▶ PROBLEM TO WORK ON: Write the listing out again word for word, excluding any pictures.

▶ SOURCE MATERIAL:
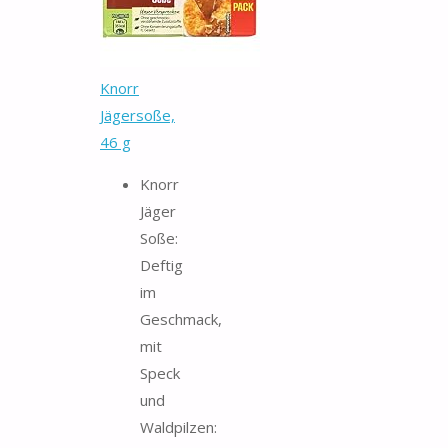
Knorr
Jägersoße,
46 g
Knorr
Jäger
Soße:
Deftig
im
Geschmack,
mit
Speck
und
Waldpilzen:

▶ RESPONSE TO THIS TASK:
Knorr
Jägersoße,
46 g
Knorr
Jäger
Soße:
Deftig
im
Geschmack,
mit
Speck
und
Waldpilzen:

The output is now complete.